Task instructions
In the entries, find all lines that hold the word "field" and copy them.
-------- Entries shown
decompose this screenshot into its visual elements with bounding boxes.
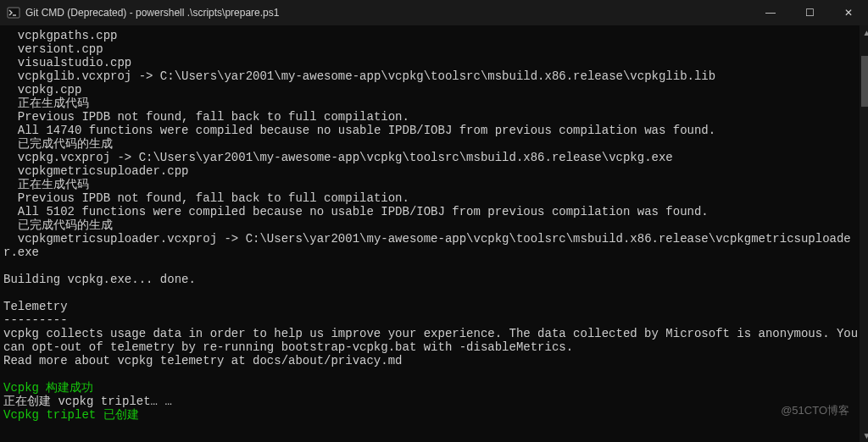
- terminal-viewport[interactable]: vcpkgpaths.cpp versiont.cpp visualstudio…: [0, 25, 860, 442]
- close-icon: ✕: [844, 7, 853, 19]
- chevron-up-icon: ▲: [862, 28, 868, 37]
- maximize-icon: ☐: [805, 7, 815, 19]
- scroll-up-button[interactable]: ▲: [860, 25, 868, 39]
- chevron-down-icon: ▼: [862, 431, 868, 440]
- minimize-button[interactable]: —: [751, 0, 790, 25]
- maximize-button[interactable]: ☐: [790, 0, 829, 25]
- git-terminal-icon: [7, 6, 20, 19]
- svg-rect-0: [8, 8, 19, 18]
- minimize-icon: —: [765, 7, 776, 19]
- titlebar[interactable]: Git CMD (Deprecated) - powershell .\scri…: [0, 0, 868, 25]
- window-title: Git CMD (Deprecated) - powershell .\scri…: [25, 7, 279, 19]
- scroll-thumb[interactable]: [861, 56, 868, 107]
- console-output: vcpkgpaths.cpp versiont.cpp visualstudio…: [3, 29, 860, 422]
- scroll-down-button[interactable]: ▼: [860, 428, 868, 442]
- client-area: vcpkgpaths.cpp versiont.cpp visualstudio…: [0, 25, 868, 442]
- vertical-scrollbar[interactable]: ▲ ▼: [860, 25, 868, 442]
- close-button[interactable]: ✕: [829, 0, 868, 25]
- window-root: Git CMD (Deprecated) - powershell .\scri…: [0, 0, 868, 442]
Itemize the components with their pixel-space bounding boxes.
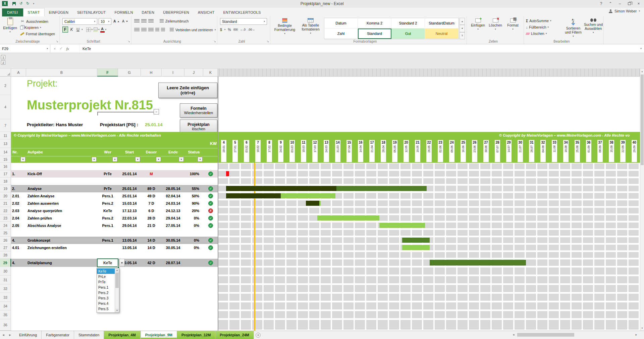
tab-scroll-right-icon[interactable]: ► bbox=[7, 331, 13, 339]
style-neutral[interactable]: Neutral bbox=[425, 29, 459, 39]
cell-I24[interactable]: 27.05.14 bbox=[162, 222, 184, 229]
style-komma-2[interactable]: Komma 2 bbox=[358, 18, 391, 29]
cell-J26[interactable]: 0% bbox=[184, 237, 203, 244]
cell-A17[interactable]: 1. bbox=[11, 170, 26, 178]
week-header-22[interactable]: 2226.05 bbox=[426, 140, 432, 162]
scroll-right-icon[interactable]: ► bbox=[634, 333, 639, 336]
ribbon-display-options-button[interactable]: ⌃ bbox=[606, 0, 614, 7]
week-header-13[interactable]: 1324.03 bbox=[324, 140, 329, 162]
week-header-28[interactable]: 2807.07 bbox=[495, 140, 500, 162]
row-header-27[interactable]: 27 bbox=[0, 244, 11, 251]
cell-J27[interactable]: 0% bbox=[184, 244, 203, 251]
gantt-grid-row-31[interactable] bbox=[218, 276, 640, 283]
minimize-button[interactable]: – bbox=[616, 0, 624, 7]
formula-input[interactable]: KeTe bbox=[80, 44, 638, 53]
week-header-10[interactable]: 1003.03 bbox=[289, 140, 295, 162]
week-header-11[interactable]: 1110.03 bbox=[301, 140, 306, 162]
cell-G17[interactable]: 25.01.14 bbox=[118, 170, 141, 178]
column-letter-K[interactable]: K bbox=[203, 69, 218, 77]
selected-cell-F29[interactable]: KeTe bbox=[97, 258, 118, 267]
scroll-down-icon[interactable]: ▼ bbox=[640, 326, 644, 331]
format-cells-button[interactable]: ▦ Format ▾ bbox=[504, 18, 521, 31]
cell-H17[interactable]: M bbox=[141, 170, 162, 178]
column-letter-A[interactable]: A bbox=[11, 69, 26, 77]
row-header-34[interactable]: 34 bbox=[0, 302, 11, 310]
fill-color-button[interactable] bbox=[93, 28, 98, 32]
cell-H22[interactable]: 6 D bbox=[141, 207, 162, 214]
row-header-32[interactable]: 32 bbox=[0, 284, 11, 293]
week-header-30[interactable]: 3021.07 bbox=[518, 140, 523, 162]
decrease-indent-icon[interactable] bbox=[155, 28, 159, 32]
gantt-grid-row-35[interactable] bbox=[218, 311, 640, 318]
row-header-26[interactable]: 26 bbox=[0, 237, 11, 244]
qat-customize-chevron[interactable]: ▾ bbox=[33, 2, 34, 5]
gantt-grid-row-28[interactable] bbox=[218, 252, 640, 258]
cell-F24[interactable]: Pers.1 bbox=[97, 222, 118, 229]
week-header-18[interactable]: 1828.04 bbox=[381, 140, 386, 162]
align-middle-icon[interactable] bbox=[141, 19, 147, 23]
style-standard[interactable]: Standard bbox=[358, 29, 391, 39]
autofilter-button-F[interactable]: ▾ bbox=[112, 157, 117, 162]
cell-A19[interactable]: 2. bbox=[11, 185, 26, 192]
column-letter-F[interactable]: F bbox=[97, 69, 118, 77]
gantt-grid-row-32[interactable] bbox=[218, 285, 640, 292]
autosum-button[interactable]: ΣAutoSumme▾ bbox=[526, 19, 551, 23]
cell-H24[interactable]: 21 D bbox=[141, 222, 162, 229]
cell-I29[interactable]: 28.07.14 bbox=[162, 259, 184, 267]
row-header-19[interactable]: 19 bbox=[0, 185, 11, 192]
cut-button[interactable]: ✂Ausschneiden bbox=[20, 19, 48, 23]
autofilter-button-H[interactable]: ▾ bbox=[156, 157, 161, 162]
format-painter-button[interactable]: Format übertragen bbox=[20, 32, 55, 36]
sheet-tab-projektplan-24m[interactable]: Projektplan_24M bbox=[215, 331, 254, 339]
sheet-tab-einführung[interactable]: Einführung bbox=[15, 331, 42, 339]
week-header-14[interactable]: 1431.03 bbox=[335, 140, 340, 162]
row-header-24[interactable]: 24 bbox=[0, 222, 11, 229]
cell-F22[interactable]: KeTe bbox=[97, 207, 118, 214]
sheet-tab-stammdaten[interactable]: Stammdaten bbox=[74, 331, 104, 339]
cell-I21[interactable]: 24.03.14 bbox=[162, 200, 184, 207]
row-header-28[interactable]: 28 bbox=[0, 251, 11, 259]
select-all-corner[interactable] bbox=[0, 69, 11, 77]
collapse-group-button[interactable]: − bbox=[154, 109, 159, 114]
undo-icon[interactable]: ↺ bbox=[19, 1, 22, 6]
clear-button[interactable]: Löschen▾ bbox=[526, 32, 547, 36]
week-header-31[interactable]: 3128.07 bbox=[529, 140, 534, 162]
horizontal-scroll-thumb[interactable] bbox=[517, 333, 574, 337]
gantt-grid-row-21[interactable] bbox=[218, 200, 640, 206]
align-right-icon[interactable] bbox=[148, 28, 154, 32]
gantt-grid-row-34[interactable] bbox=[218, 302, 640, 309]
cell-G27[interactable]: 13.05.14 bbox=[118, 244, 141, 251]
grow-font-button[interactable]: A▲ bbox=[113, 19, 120, 23]
week-header-27[interactable]: 2730.06 bbox=[483, 140, 489, 162]
style-standarddatum[interactable]: StandardDatum bbox=[425, 18, 459, 29]
gallery-more-icon[interactable]: ⊻ bbox=[460, 32, 465, 39]
wrap-text-label[interactable]: Zeilenumbruch bbox=[165, 19, 189, 23]
week-header-19[interactable]: 1905.05 bbox=[392, 140, 397, 162]
dropdown-item-kete[interactable]: KeTe bbox=[97, 269, 115, 274]
align-center-icon[interactable] bbox=[141, 28, 147, 32]
scroll-up-icon[interactable]: ▲ bbox=[640, 69, 644, 74]
row-header-30[interactable]: 30 bbox=[0, 267, 11, 276]
week-header-7[interactable]: 710.02 bbox=[255, 140, 261, 162]
row-header-4[interactable]: 4 bbox=[0, 95, 11, 119]
dropdown-item-pers-1[interactable]: Pers.1 bbox=[97, 285, 115, 290]
shrink-font-button[interactable]: A▼ bbox=[122, 19, 128, 23]
merge-center-label[interactable]: Verbinden und zentrieren bbox=[175, 28, 213, 32]
row-header-7[interactable]: 7 bbox=[0, 119, 11, 132]
cell-A22[interactable]: 2.03 bbox=[11, 207, 26, 214]
column-letter-H[interactable]: H bbox=[141, 69, 162, 77]
help-button[interactable]: ? bbox=[597, 0, 605, 7]
redo-icon[interactable]: ↻ bbox=[26, 1, 29, 6]
ribbon-tab-einfügen[interactable]: EINFÜGEN bbox=[45, 8, 73, 16]
increase-indent-icon[interactable] bbox=[161, 28, 165, 32]
gantt-grid-row-22[interactable] bbox=[218, 208, 640, 213]
delete-cells-button[interactable]: × Löschen ▾ bbox=[487, 18, 504, 31]
week-header-33[interactable]: 3311.08 bbox=[552, 140, 557, 162]
row-header-33[interactable]: 33 bbox=[0, 293, 11, 302]
cell-A21[interactable]: 2.02 bbox=[11, 200, 26, 207]
gantt-grid-row-16[interactable] bbox=[218, 163, 640, 169]
row-header-35[interactable]: 35 bbox=[0, 310, 11, 319]
cell-J19[interactable]: 55% bbox=[184, 185, 203, 192]
cell-I27[interactable]: 30.05.14 bbox=[162, 244, 184, 251]
cell-I20[interactable]: 02.04.14 bbox=[162, 192, 184, 200]
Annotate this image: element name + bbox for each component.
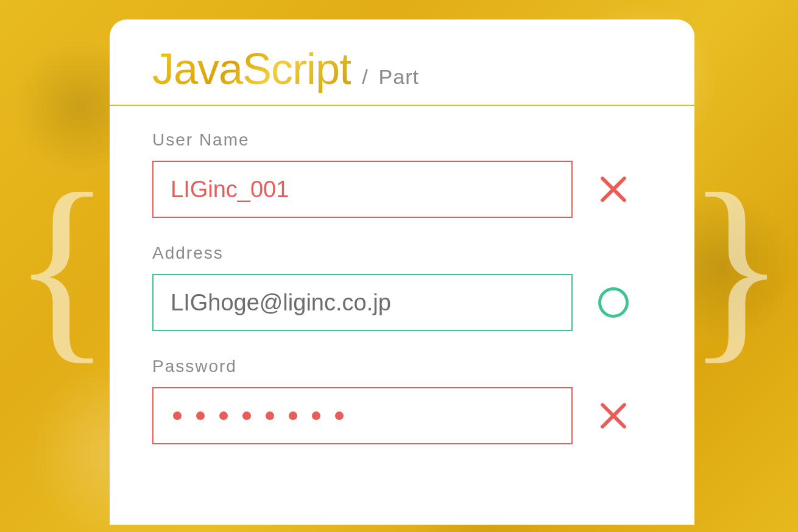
password-dot [266,411,274,420]
password-dots [171,411,344,420]
address-row [152,274,652,331]
password-label: Password [152,357,652,376]
title-javascript: JavaScript [152,44,351,94]
password-dot [289,411,297,420]
brace-right-icon: } [687,163,786,369]
password-dot [312,411,320,420]
address-input[interactable] [152,274,573,331]
title-part: Part [379,65,419,89]
address-label: Address [152,243,652,263]
brace-left-icon: { [12,163,111,369]
error-icon [597,173,630,206]
field-address: Address [152,243,652,331]
username-row [152,161,652,218]
password-dot [219,411,228,420]
password-dot [242,411,251,420]
field-username: User Name [152,130,652,218]
title-slash: / [362,65,367,89]
username-input[interactable] [152,161,573,218]
svg-point-0 [600,289,627,317]
username-label: User Name [152,130,652,150]
error-icon [597,399,630,432]
password-row [152,387,652,444]
form: User Name Address Password [110,106,694,444]
success-icon [597,286,630,319]
password-dot [335,411,344,420]
field-password: Password [152,357,652,444]
password-input[interactable] [152,387,573,444]
form-card: JavaScript / Part User Name Address [110,19,694,525]
password-dot [173,411,182,420]
card-header: JavaScript / Part [110,44,694,106]
password-dot [196,411,205,420]
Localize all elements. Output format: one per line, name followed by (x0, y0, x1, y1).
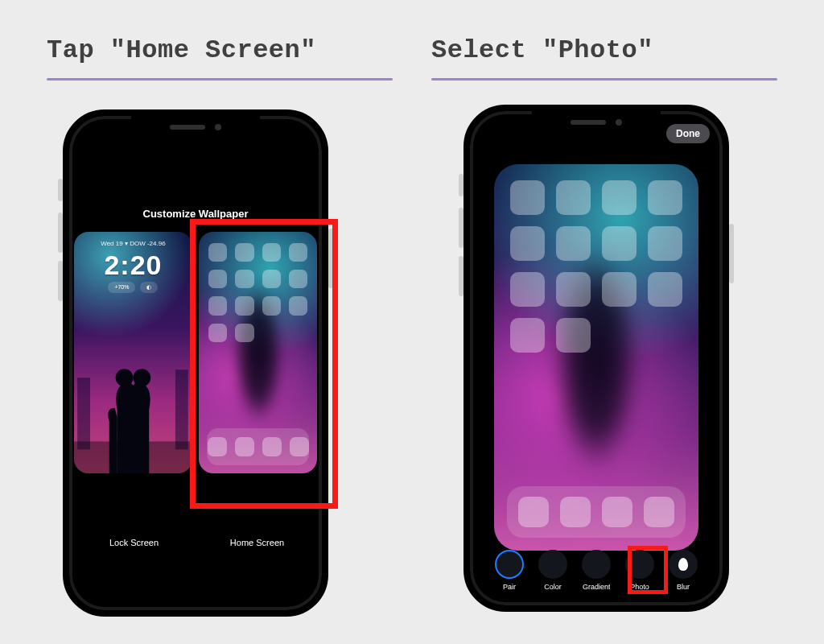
step-1-title: Tap "Home Screen" (47, 35, 316, 65)
step-1-divider (47, 78, 393, 80)
done-button[interactable]: Done (666, 124, 710, 143)
app-icon (556, 180, 591, 215)
app-icon (510, 272, 545, 307)
lock-screen-clock: 2:20 (74, 250, 192, 281)
notch-icon (532, 111, 661, 134)
app-icon (289, 243, 307, 262)
app-icon (602, 497, 632, 527)
app-icon (262, 270, 281, 288)
app-icon (262, 437, 282, 456)
app-icon (235, 243, 253, 262)
lock-screen-widgets: +70% ◐ (74, 282, 192, 293)
home-screen-large-preview[interactable] (494, 164, 698, 551)
app-icon (648, 180, 682, 215)
svg-rect-1 (77, 378, 90, 449)
option-label: Blur (677, 583, 690, 591)
app-icon (208, 243, 227, 262)
option-blur[interactable]: Blur (669, 550, 698, 591)
option-label: Photo (630, 583, 649, 591)
option-gradient[interactable]: Gradient (582, 550, 611, 591)
pair-icon (495, 550, 524, 579)
photo-icon (625, 550, 654, 579)
step-1-column: Tap "Home Screen" Customize Wallpaper We… (47, 35, 393, 644)
step-2-column: Select "Photo" Done (431, 35, 777, 644)
app-icon (510, 226, 545, 261)
lock-screen-widget: +70% (108, 282, 135, 293)
app-icon (644, 497, 674, 527)
camera-icon (616, 119, 622, 126)
lock-screen-widget: ◐ (140, 282, 158, 293)
app-icon (556, 318, 591, 353)
phone-mock-left: Customize Wallpaper Wed 19 ▾ DOW -24.96 … (63, 109, 328, 617)
app-icon (208, 296, 227, 315)
home-preview-app-grid (208, 243, 307, 342)
home-app-grid (510, 180, 682, 353)
home-screen-label: Home Screen (196, 538, 319, 547)
gradient-icon (582, 550, 611, 579)
svg-point-4 (133, 369, 150, 386)
app-icon (208, 437, 227, 456)
wallpaper-art-icon (74, 314, 192, 473)
side-button-icon (459, 174, 464, 196)
home-screen-preview[interactable] (199, 232, 317, 473)
app-icon (208, 270, 227, 288)
home-dock (507, 486, 686, 538)
lock-screen-date-widget: Wed 19 ▾ DOW -24.96 (74, 240, 192, 247)
app-icon (235, 270, 253, 288)
app-icon (235, 296, 253, 315)
wallpaper-previews-row: Wed 19 ▾ DOW -24.96 2:20 +70% ◐ (72, 232, 319, 526)
option-color[interactable]: Color (538, 550, 567, 591)
app-icon (648, 272, 682, 307)
side-button-icon (459, 256, 464, 296)
speaker-icon (571, 120, 606, 125)
svg-rect-2 (175, 369, 188, 449)
app-icon (289, 270, 307, 288)
svg-point-3 (116, 369, 134, 386)
app-icon (289, 296, 307, 315)
blur-icon (669, 550, 698, 579)
step-2-divider (431, 78, 777, 80)
home-preview-dock (207, 428, 309, 465)
app-icon (556, 272, 591, 307)
app-icon (510, 180, 545, 215)
side-button-icon (328, 229, 333, 288)
step-2-title: Select "Photo" (431, 35, 653, 65)
speaker-icon (170, 125, 205, 130)
app-icon (556, 226, 591, 261)
option-label: Color (544, 583, 562, 591)
app-icon (602, 226, 637, 261)
side-button-icon (58, 213, 63, 253)
app-icon (235, 437, 254, 456)
app-icon (602, 180, 637, 215)
option-pair[interactable]: Pair (495, 550, 524, 591)
option-photo[interactable]: Photo (625, 550, 654, 591)
option-label: Gradient (583, 583, 610, 591)
phone-mock-right: Done (464, 105, 729, 612)
lock-screen-preview[interactable]: Wed 19 ▾ DOW -24.96 2:20 +70% ◐ (74, 232, 192, 473)
drop-icon (678, 558, 688, 571)
app-icon (518, 497, 549, 527)
app-icon (602, 272, 637, 307)
option-label: Pair (503, 583, 516, 591)
color-icon (538, 550, 567, 579)
app-icon (560, 497, 591, 527)
camera-icon (215, 124, 221, 130)
side-button-icon (58, 179, 63, 201)
phone-screen-right: Done (473, 114, 719, 602)
wallpaper-source-options: Pair Color Gradient Photo Blur (473, 550, 719, 591)
app-icon (262, 296, 281, 315)
customize-wallpaper-title: Customize Wallpaper (72, 208, 319, 220)
app-icon (235, 324, 253, 342)
notch-icon (131, 116, 260, 138)
side-button-icon (58, 261, 63, 301)
side-button-icon (729, 224, 734, 283)
app-icon (648, 226, 682, 261)
phone-screen-left: Customize Wallpaper Wed 19 ▾ DOW -24.96 … (72, 119, 319, 607)
side-button-icon (459, 208, 464, 248)
app-icon (208, 324, 227, 342)
lock-screen-label: Lock Screen (72, 538, 196, 547)
app-icon (262, 243, 281, 262)
app-icon (290, 437, 309, 456)
app-icon (510, 318, 545, 353)
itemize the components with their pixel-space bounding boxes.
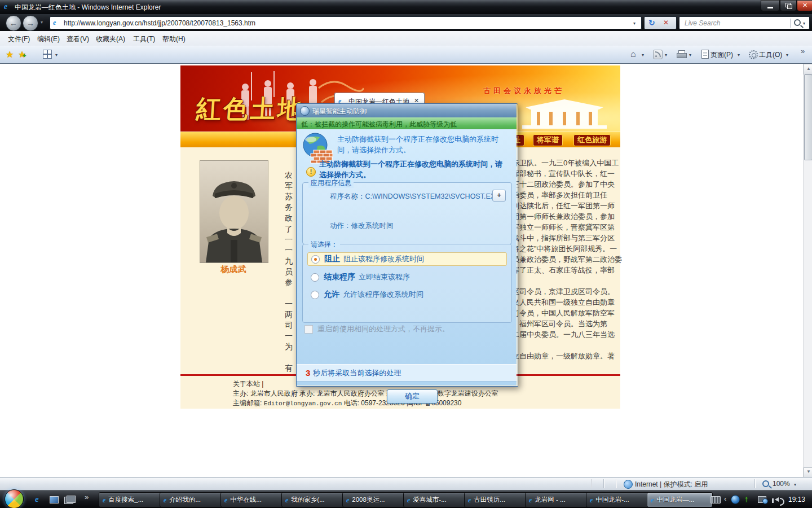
----------------
Written response
field-address: Address [152,243,652,331]
field-username: User Name [152,130,652,218]
field-password: Password [152,357,652,444]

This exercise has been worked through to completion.